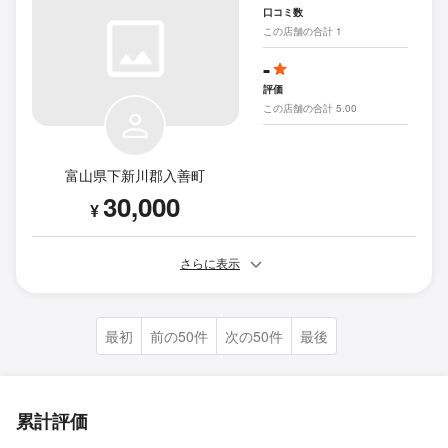
口コミ数
この店舗の合計 1
-
評価
この店舗の合計 5.00
富山県下新川郡入善町
30,000
¥
さらに表示
最初
前の50件
次の50件
最後
累計評価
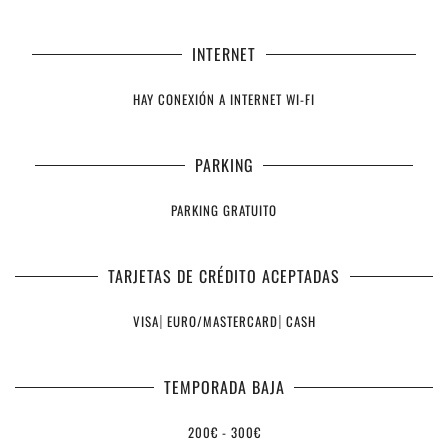
INTERNET
HAY CONEXIÓN A INTERNET WI-FI
PARKING
PARKING GRATUITO
TARJETAS DE CRÉDITO ACEPTADAS
VISA
|
EURO/MASTERCARD
|
CASH
TEMPORADA BAJA
200€ - 300€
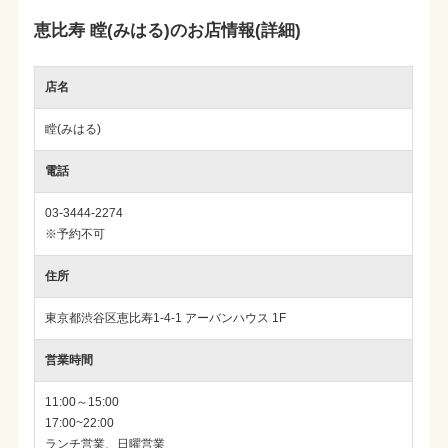
恵比寿 瞠(みはる)のお店情報(詳細)
店名
瞠(みはる)
電話
03-3444-2274
※予約不可
住所
東京都渋谷区恵比寿1-4-1 アーバンハウス 1F
営業時間
11:00～15:00
17:00~22:00
ランチ営業、日曜営業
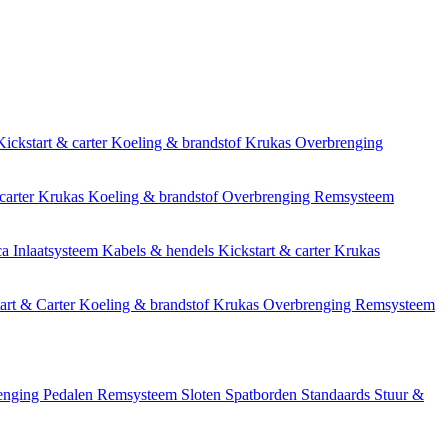
Kickstart & carter
Koeling & brandstof
Krukas
Overbrenging
carter
Krukas
Koeling & brandstof
Overbrenging
Remsysteem
ca
Inlaatsysteem
Kabels & hendels
Kickstart & carter
Krukas
art & Carter
Koeling & brandstof
Krukas
Overbrenging
Remsysteem
enging
Pedalen
Remsysteem
Sloten
Spatborden
Standaards
Stuur &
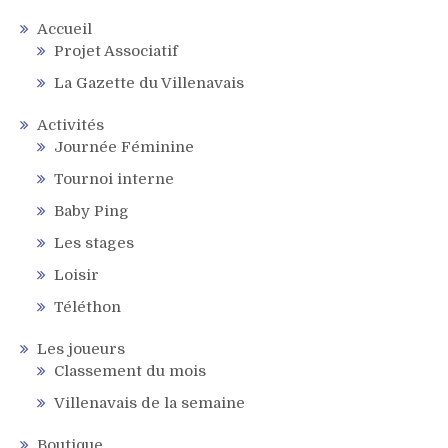
Accueil
Projet Associatif
La Gazette du Villenavais
Activités
Journée Féminine
Tournoi interne
Baby Ping
Les stages
Loisir
Téléthon
Les joueurs
Classement du mois
Villenavais de la semaine
Boutique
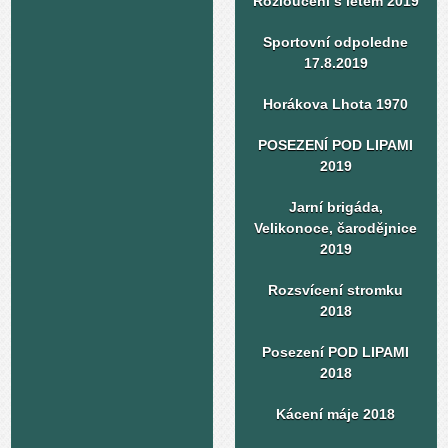
Rozloučení s létem 2019
Sportovní odpoledne
17.8.2019
Horákova Lhota 1970
POSEZENÍ POD LIPAMI
2019
Jarní brigáda,
Velikonoce, čarodějnice
2019
Rozsvícení stromku
2018
Posezení POD LIPAMI
2018
Kácení máje 2018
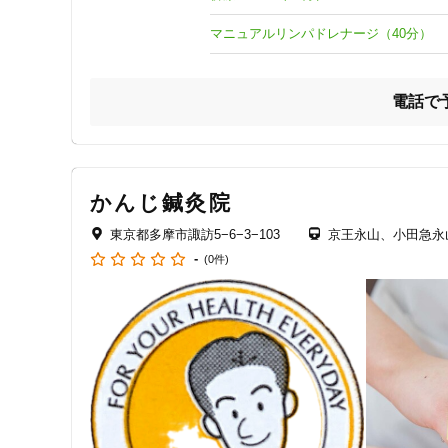
【大して効果がない】

クレカ可
【健康ランドにあるやつ？】

マニュアルリンパドレナージ（40分）
【整体の方が良さそう】

キーワード
そんなご感想をお持ちの方がいらしたら、ぜひ一度当室の施
電話で
母と息子が営む小さな治療室ですが、本当のあん摩マッサー
また、当室では母乳マッサージ・マニュアルリンパドレナー
母乳マッサージについては、多摩地区のマッサージ院では
かんじ鍼灸院
トラブルを解消しています。

東京都多摩市諏訪5−6−3−103
京王永山、小田急永
マニュアルリンパドレナージは、ガン性リンパ浮腫に対する
-
(0件)
可視光線療法については、冷え性や下痢などの冷症＝自律神
【健康保険でマッサージ】

脳卒中や関節リウマチなどへのリハビリとして健康保険が適
最後まで読んで頂きありがとうございました。

ご連絡お待ちしています。
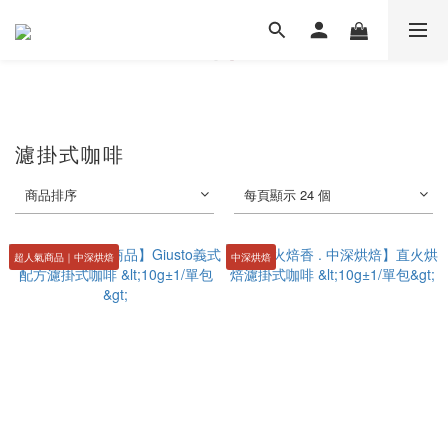
濾掛式咖啡
商品排序
每頁顯示 24 個
超人氣商品｜中深烘焙
中深烘焙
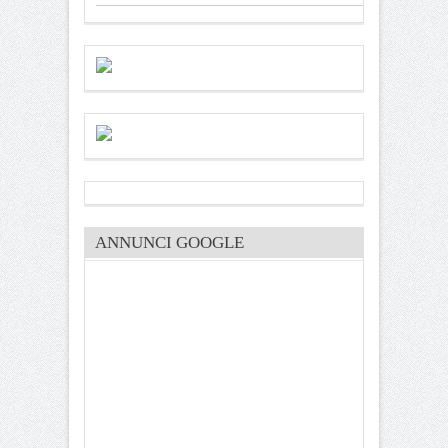
ANNUNCI GOOGLE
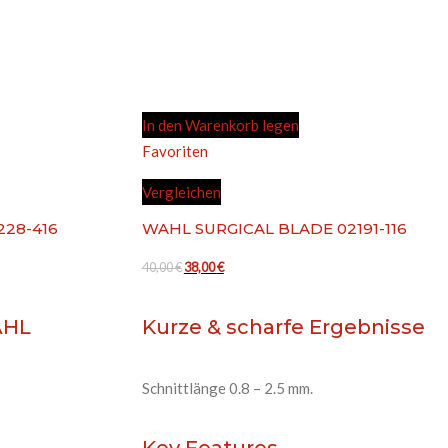
In den Warenkorb legen
Favoriten
Vergleichen
28-416
WAHL SURGICAL BLADE 02191-116
Ursprünglicher
Aktueller
40,00
€
38,00
€
Preis
Preis
war:
ist:
HL
Kurze & scharfe Ergebnisse
40,00 €
38,00 €.
Schnittlänge 0.8 – 2.5 mm.
Key Features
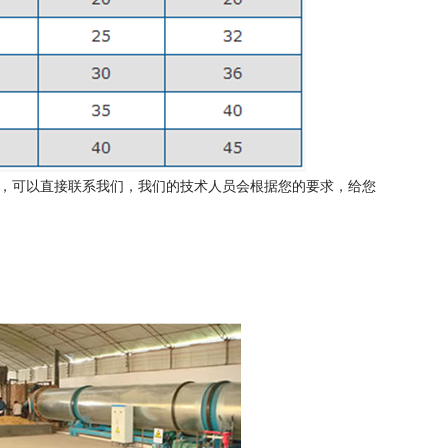
以直接联系我们，我们的技术人员会根据您的要求，给您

+ + + + + + +

*Required work*
In the listing above, find the line containing "Kabels & hendels". Output it and every line after it up to and including the line containing "東京都多摩市諏訪5−6−3−103", exactly, but skip the pictures.

*Written response*
Kabels & hendels
Kickstart & carter
Krukas
art & Carter
Koeling & brandstof
Krukas
Overbrenging
Remsysteem
enging
Pedalen
Remsysteem
Sloten
Spatborden
Standaards
Stuur &
Accueil
Projet Associatif
La Gazette du Villenavais
Activités
Journée Féminine
Tournoi interne
Baby Ping
Les stages
Loisir
Téléthon
Les joueurs
Classement du mois
Villenavais de la semaine
Boutique
Rozloučení s létem 2019
Sportovní odpoledne
17.8.2019
Horákova Lhota 1970
POSEZENÍ POD LIPAMI
2019
Jarní brigáda,
Velikonoce, čarodějnice
2019
Rozsvícení stromku
2018
Posezení POD LIPAMI
2018
Kácení máje 2018
【大して効果がない】

クレカ可
【健康ランドにあるやつ？】

マニュアルリンパドレナージ（40分）
【整体の方が良さそう】

キーワード
そんなご感想をお持ちの方がいらしたら、ぜひ一度当室の施
電話で
母と息子が営む小さな治療室ですが、本当のあん摩マッサー
また、当室では母乳マッサージ・マニュアルリンパドレナー
母乳マッサージについては、多摩地区のマッサージ院では
かんじ鍼灸院
トラブルを解消しています。

東京都多摩市諏訪5−6−3−103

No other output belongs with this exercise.